A tradição que polui mais em uma hora do que um ônibus em um dia

A queima de bonecos de Ano Velho, tradição que simboliza o fim de um ciclo, esconde riscos ambientais. Em poucas horas, libera mais CO₂ e material particulado do que um ônibus em operação, ameaçando saúde e sustentabilidade.

Bonces, ano novo
Bonecos representando o Ano Velho: uma tradição que simboliza a renovação, mas também traz impactos ambientais que precisam ser repensados.

A virada do ano é, sem dúvida, um momento de alegria, renovação e reflexão para muitas comunidades ao redor do mundo. Entre as diversas tradições que marcam essa data festiva, a queima de bonecos de “Ano Velho” desperta curiosidade, mas também preocupação.

Essa prática secular consiste em produzir grandes esculturas de papel, tecido ou madeira, geralmente caricaturando políticos, personagens famosos ou mesmo vizinhos, para depois incendiá-las à meia-noite, simbolizando o fim do período que passou e a esperança de um novo ciclo.

Contudo, por trás do aspecto pitoresco e divertido, esconde-se um cenário alarmante de poluição atmosférica que tem gerado questionamentos sobre a sustentabilidade dessa festividade.

Ano velho, ano novo, Equador, Colombia
Bonecos inspirados em acontecimentos marcantes, como filmes, séries ou eventos do ano: uma expressão criativa da cultura e das memórias recentes. Fonte: El Universo

Ao longo dos últimos anos, essa queima tradicional ganhou força em diversas regiões, muitas vezes acompanhada de efeitos pirotécnicos e fogos de artifício. O problema é que, ao incendiar dezenas ou até centenas de bonecos simultaneamente, liberam-se grandes quantidades de monóxido de carbono (CO) e dióxido de carbono (CO₂), além de partículas finas (PM₂₅ e PM₁₀), que prejudicam a saúde humana e o meio ambiente. Embora seja considerada por muitos como “diversão inofensiva”, a quantidade de emissões liberadas em apenas uma noite pode superar facilmente o que um ônibus urbano emite durante um dia inteiro de operação.

De onde vem a tradição?

A queima de representações do “ano velho” tem raízes em rituais populares que simbolizam a purificação e o renascimento. Em algumas culturas, acreditava-se que o fogo podia afastar maus espíritos, purificar ambientes e trazer sorte para o novo período que se iniciava.

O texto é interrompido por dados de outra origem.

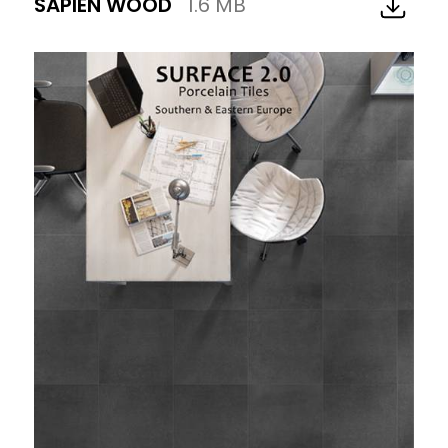
SAPIEN WOOD
1.6 MB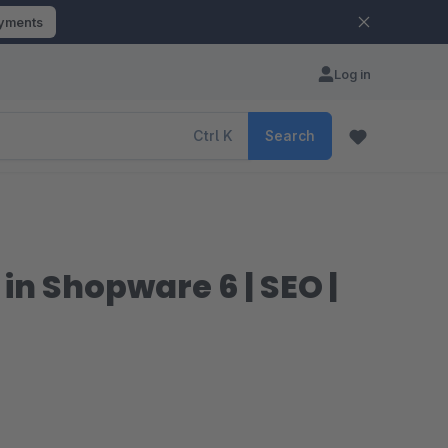
ayments
Log in
Ctrl
K
Search
n Shopware 6 | SEO |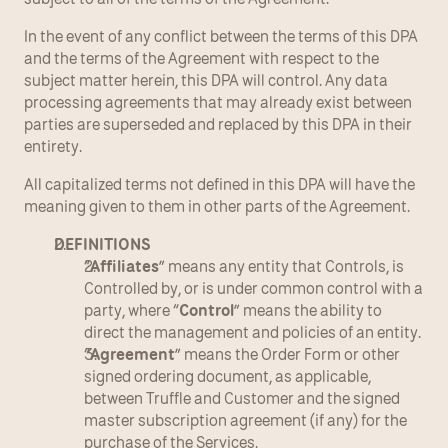
In the event of any conflict between the terms of this DPA 
and the terms of the Agreement with respect to the 
subject matter herein, this DPA will control. Any data 
processing agreements that may already exist between 
parties are superseded and replaced by this DPA in their 
entirety.
All capitalized terms not defined in this DPA will have the 
meaning given to them in other parts of the Agreement.
DEFINITIONS
“
Affiliates
” means any entity that Controls, is 
Controlled by, or is under common control with a 
party, where “
Control
” means the ability to 
direct the management and policies of an entity.
“
Agreement
” means the Order Form or other 
signed ordering document, as applicable, 
between Truffle and Customer and the signed 
master subscription agreement (if any) for the 
purchase of the Services.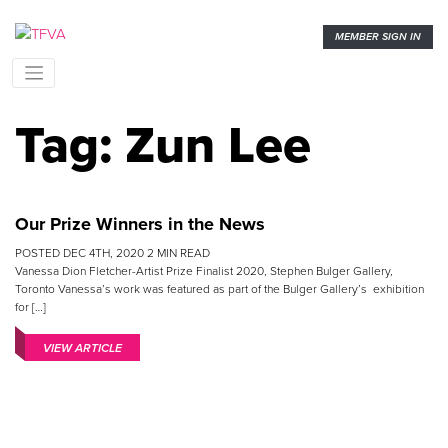
MEMBER SIGN IN
Tag:
Zun Lee
Our Prize Winners in the News
POSTED
DEC 4TH, 2020
2
MIN READ
Vanessa Dion Fletcher-Artist Prize Finalist 2020, Stephen Bulger Gallery,
Toronto Vanessa’s work was featured as part of the Bulger Gallery’s exhibition
for […]
VIEW ARTICLE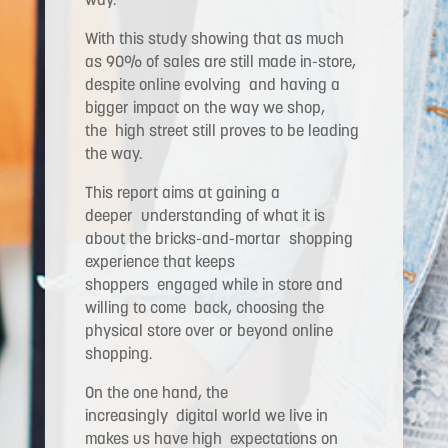
With this study showing that as much
as 90% of sales are still made in-store,
despite online evolving and having a
bigger impact on the way we shop,
the high street still proves to be leading
the way.
This report aims at gaining a
deeper understanding of what it is
about the bricks-and-mortar shopping
experience that keeps
shoppers engaged while in store and
willing to come back, choosing the
physical store over or beyond online
shopping.
On the one hand, the
increasingly digital world we live in
makes us have high expectations on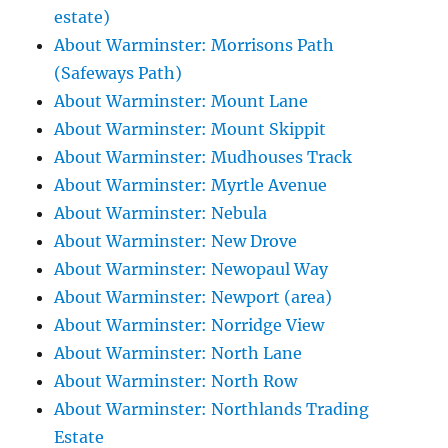
estate)
About Warminster: Morrisons Path
(Safeways Path)
About Warminster: Mount Lane
About Warminster: Mount Skippit
About Warminster: Mudhouses Track
About Warminster: Myrtle Avenue
About Warminster: Nebula
About Warminster: New Drove
About Warminster: Newopaul Way
About Warminster: Newport (area)
About Warminster: Norridge View
About Warminster: North Lane
About Warminster: North Row
About Warminster: Northlands Trading
Estate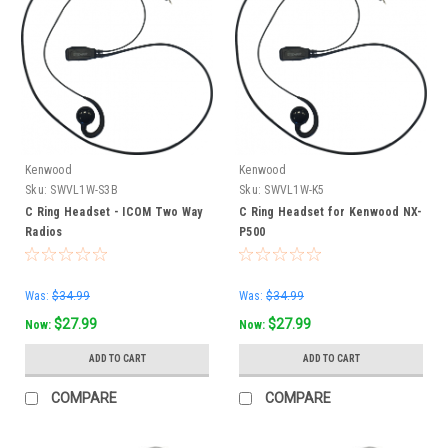
Kenwood
Kenwood
Sku:
SWVL1W-S3B
Sku:
SWVL1W-K5
C Ring Headset - ICOM Two Way
C Ring Headset for Kenwood NX-
Radios
P500
Was:
$34.99
Was:
$34.99
$27.99
$27.99
Now:
Now:
ADD TO CART
ADD TO CART
COMPARE
COMPARE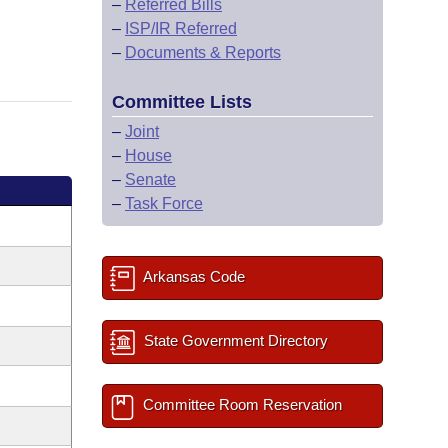
–
Referred Bills
–
ISP/IR Referred
–
Documents & Reports
Committee Lists
–
Joint
–
House
–
Senate
–
Task Force
Arkansas Code
State Government Directory
Committee Room Reservation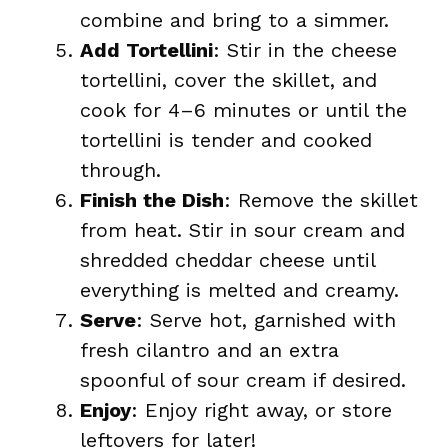
combine and bring to a simmer.
Add Tortellini
: Stir in the cheese
tortellini, cover the skillet, and
cook for 4–6 minutes or until the
tortellini is tender and cooked
through.
Finish the Dish
: Remove the skillet
from heat. Stir in sour cream and
shredded cheddar cheese until
everything is melted and creamy.
Serve
: Serve hot, garnished with
fresh cilantro and an extra
spoonful of sour cream if desired.
Enjoy
: Enjoy right away, or store
leftovers for later!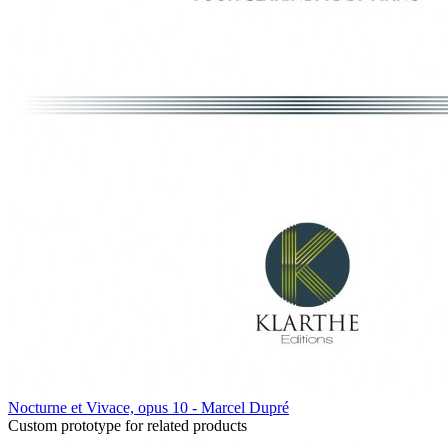
Nocturne et Vivace, opus 10 - Marcel Dupré
Custom prototype for related products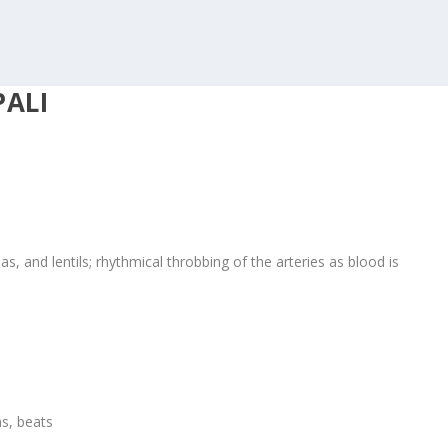
PALI
s, and lentils; rhythmical throbbing of the arteries as blood is
ms, beats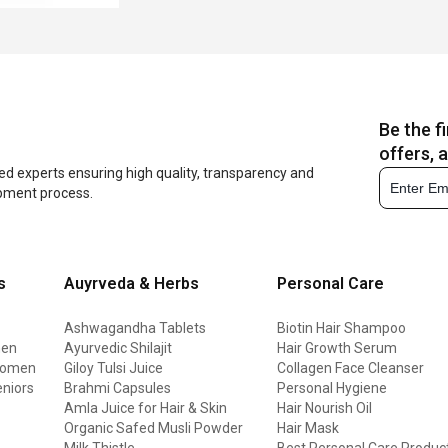
Be the f
offers, 
ed experts ensuring high quality, transparency and
opment process.
s
Auyrveda & Herbs
Personal Care
Ashwagandha Tablets
Biotin Hair Shampoo
men
Ayurvedic Shilajit
Hair Growth Serum
 women
Giloy Tulsi Juice
Collagen Face Cleanser
eniors
Brahmi Capsules
Personal Hygiene
Amla Juice for Hair & Skin
Hair Nourish Oil
Organic Safed Musli Powder
Hair Mask
Milk Thistle
Best Personal Care Produc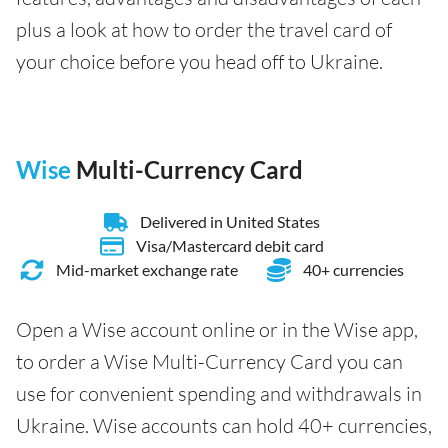
plus a look at how to order the travel card of
your choice before you head off to Ukraine.
Wise
Multi-Currency Card
Delivered in United States
Visa/Mastercard debit card
Mid-market exchange rate
40+ currencies
Open a Wise account online or in the Wise app,
to order a Wise Multi-Currency Card you can
use for convenient spending and withdrawals in
Ukraine. Wise accounts can hold 40+ currencies,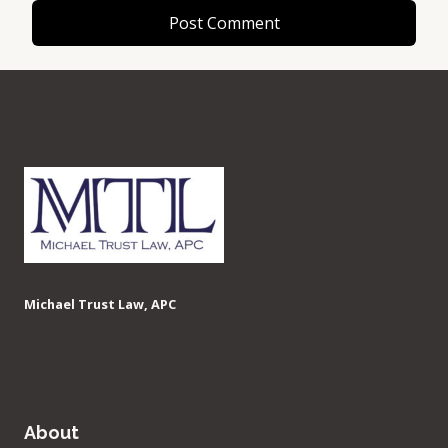
Michael Trust Law, APC
About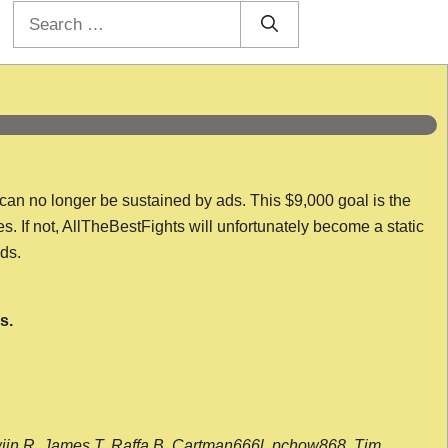
Search
for:
 can no longer be sustained by ads. This $9,000 goal is the
es. If not, AllTheBestFights will unfortunately become a static
nds.
s.
wijn R, James T, Raffa B, Cartman666l, pchow868, Tim,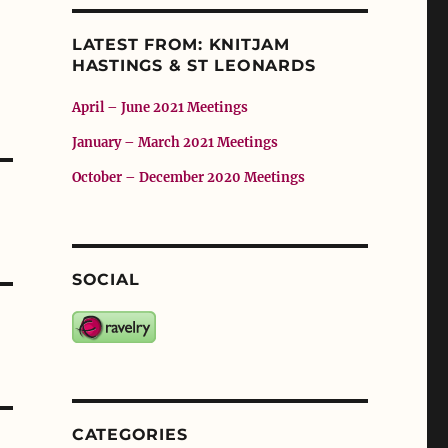
LATEST FROM: KNITJAM
HASTINGS & ST LEONARDS
April – June 2021 Meetings
January – March 2021 Meetings
October – December 2020 Meetings
SOCIAL
CATEGORIES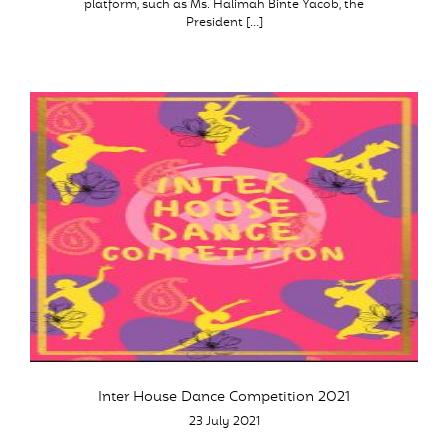
platform, such as Ms. Halimah Binte Yacob, the
President […]
Inter House Dance Competition 2021
23 July 2021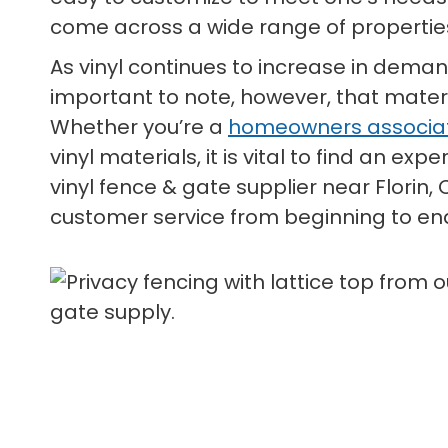
come across a wide range of properties
As vinyl continues to increase in deman
important to note, however, that materi
Whether you’re a
homeowners associa
vinyl materials, it is vital to find an e
vinyl fence & gate supplier near Florin
customer service from beginning to en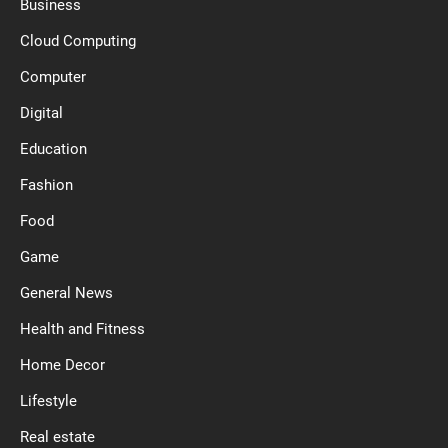
Business
Cloud Computing
Computer
Digital
Education
Fashion
Food
Game
General News
Health and Fitness
Home Decor
Lifestyle
Real estate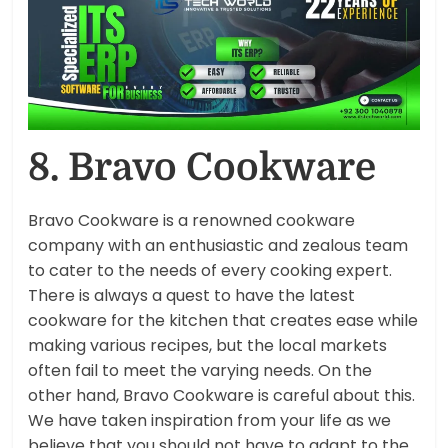
8. Bravo Cookware
Bravo Cookware is a renowned cookware
company with an enthusiastic and zealous team
to cater to the needs of every cooking expert.
There is always a quest to have the latest
cookware for the kitchen that creates ease while
making various recipes, but the local markets
often fail to meet the varying needs. On the
other hand, Bravo Cookware is careful about this.
We have taken inspiration from your life as we
believe that you should not have to adapt to the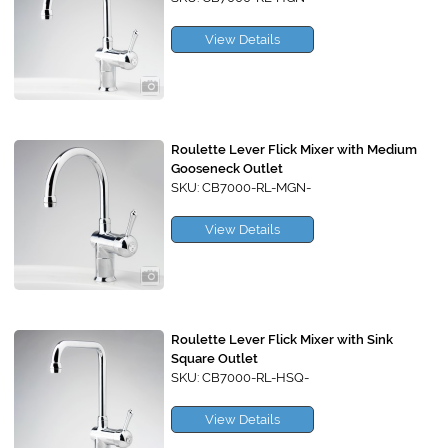
View Details
Roulette Lever Flick Mixer with Medium
Gooseneck Outlet
SKU: CB7000-RL-MGN-
View Details
Roulette Lever Flick Mixer with Sink
Square Outlet
SKU: CB7000-RL-HSQ-
View Details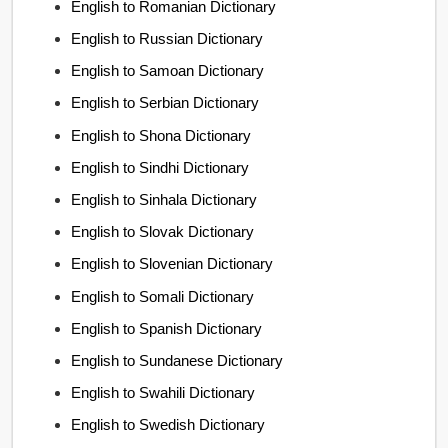
English to Romanian Dictionary
English to Russian Dictionary
English to Samoan Dictionary
English to Serbian Dictionary
English to Shona Dictionary
English to Sindhi Dictionary
English to Sinhala Dictionary
English to Slovak Dictionary
English to Slovenian Dictionary
English to Somali Dictionary
English to Spanish Dictionary
English to Sundanese Dictionary
English to Swahili Dictionary
English to Swedish Dictionary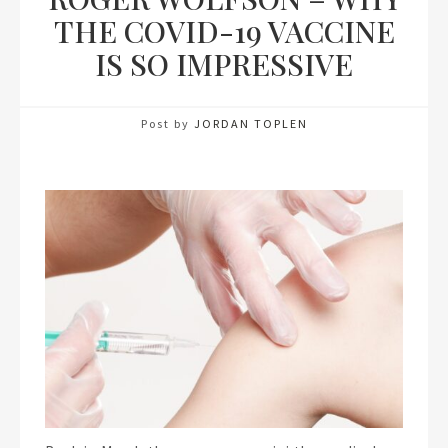
THE COVID-19 VACCINE
IS SO IMPRESSIVE
Post by
JORDAN TOPLEN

Com o passar do tempo, essas celebrações ganharam um tom festivo e cômico, à medida que as pessoas passaram a produzir bonecos que satirizavam acontecimentos do ano, políticos controversos ou figuras públicas.

Na América Latina, sobretudo em países como Equador e Colômbia, a prática tornou-se um marco turístico e cultural. Em determinados locais, famílias competem entre si para ver quem cria o boneco mais chamativo ou criativo. Contudo, a expansão dessa tradição também significa que mais materiais inflamáveis — e muitas vezes tóxicos — são utilizados na produção dos bonecos, desde tintas industriais até tecidos sintéticos, gerando impactos ambientais expressivos quando queimados.

O impacto ambiental alarmante

Um dos grandes desafios ao analisar o impacto ambiental desta tradição está na falta de estatísticas consolidadas. Entretanto, estimativas de organizações ambientais sugerem que, em algumas cidades, a queima de um único boneco de dimensões médias (aproximadamente 2 metros de altura) pode liberar até 5 ou 6 quilos de dióxido de carbono.

Se multiplicarmos esse número por dezenas ou centenas de bonecos queimados em poucas horas, chegamos a valores assustadores, facilmente comparáveis às emissões diárias de uma frota inteira de ônibus.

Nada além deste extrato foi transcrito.